Name : Amanosan Kongoji Temple aka. “Nyonin Koya”
The Japanese seaside town of Rikuzentakata (of Gojo, Nara Prefecture) is home to a tiny temple called Kongoji. It's perched on a hillside and is one of the few structures still intact after recent Japan's earthquake and tsunami of 2011.
Amanosan Kongoji Temple, was founded by the venerable priest Gyoki in the Tempyo era (729–749) on the order of Emperor Shomu. Amanosan Kongoji is the main temple of the Omuro school of the Buddhist Shingon sect, where the monk Kukai (Kobo-daishi) is said to have undergone religious training in the Konin era (810–824).
The temple buildings and pagodas became dilapidated later. However, since the temple was worshiped at and supported by the ex-emperor Goshirakawa and his sister Hachijo-nyoin in the late Heian period (12th century), the temple buildings were reconstructed by the holy priest Akan from Koyasan (a mountainous, sacred place where the headquarters of the Shingon sect is based).
Hachijo-nyoin received from the Koyasan headquarters the image of Kukai drawn by the princely priest Shinnyo, and enshrined it in Amanosan Kongoji’s mieido (hall in which the image/statue of the sect founder is enshrined). In contrast to Koyasan, where women were not admitted, Amanosan Kongoji Temple allowed women to worship Kukai inside the temple. This is the reason why Amanosan Kongoji was dubbed “Nyonin Koya” (literally translated as “women’s Koyasan”).

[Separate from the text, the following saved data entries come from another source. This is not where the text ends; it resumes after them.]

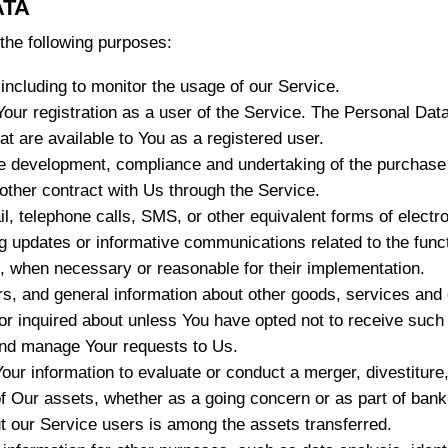
ATA
he following purposes:
 including to monitor the usage of our Service.
ur registration as a user of the Service. The Personal Dat
hat are available to You as a registered user.
e development, compliance and undertaking of the purchase c
other contract with Us through the Service.
l, telephone calls, SMS, or other equivalent forms of elect
ng updates or informative communications related to the funct
s, when necessary or reasonable for their implementation.
rs, and general information about other goods, services and 
r inquired about unless You have opted not to receive such 
nd manage Your requests to Us.
r information to evaluate or conduct a merger, divestiture, r
 of Our assets, whether as a going concern or as part of bankr
t our Service users is among the assets transferred.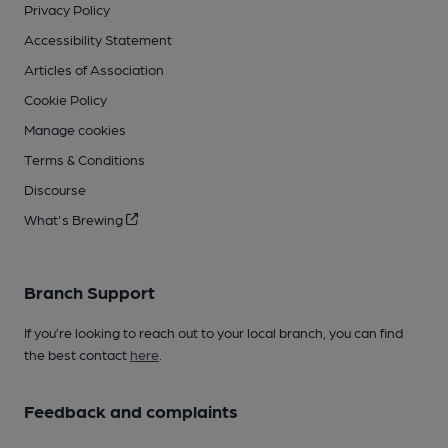
Privacy Policy
Accessibility Statement
Articles of Association
Cookie Policy
Manage cookies
Terms & Conditions
Discourse
What's Brewing
Branch Support
If you’re looking to reach out to your local branch, you can find
the best contact
here
.
Feedback and complaints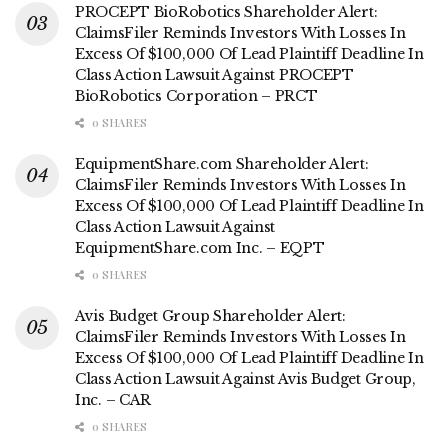
PROCEPT BioRobotics Shareholder Alert:
ClaimsFiler Reminds Investors With Losses In
Excess Of $100,000 Of Lead Plaintiff Deadline In
Class Action Lawsuit Against PROCEPT
BioRobotics Corporation – PRCT
0 SHARES
EquipmentShare.com Shareholder Alert:
ClaimsFiler Reminds Investors With Losses In
Excess Of $100,000 Of Lead Plaintiff Deadline In
Class Action Lawsuit Against
EquipmentShare.com Inc. – EQPT
0 SHARES
Avis Budget Group Shareholder Alert:
ClaimsFiler Reminds Investors With Losses In
Excess Of $100,000 Of Lead Plaintiff Deadline In
Class Action Lawsuit Against Avis Budget Group,
Inc. – CAR
0 SHARES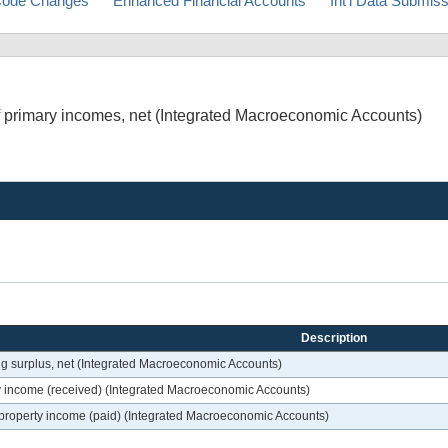
ode Changes
Enhanced Financial Accounts
Int'l Data Submis
 of primary incomes, net (Integrated Macroeconomic Accounts)
Description
ting surplus, net (Integrated Macroeconomic Accounts)
rty income (received) (Integrated Macroeconomic Accounts)
of property income (paid) (Integrated Macroeconomic Accounts)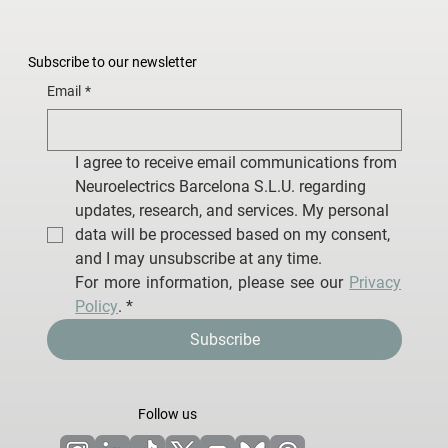
Subscribe to our newsletter
Email
*
I agree to receive email communications from 
Neuroelectrics Barcelona S.L.U. regarding 
updates, research, and services. My personal 
data will be processed based on my consent, 
and I may unsubscribe at any time.
For more information, please see our 
Privacy 
Policy
.
*
Subscribe
Follow us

In the Northern and Southern Courts period in the 14th century, the temple was used as a temporary abode for Emperor Gomurakami, and was called Amano-angu. Amanosan Kongoji Temple possesses a number of national treasures and important cultural properties. The temple’s garden, created in the Muromachi period (1336–1573), brims with seasonal beauty throughout the year, such as cherry blossoms in spring and colorful foliage in autumn.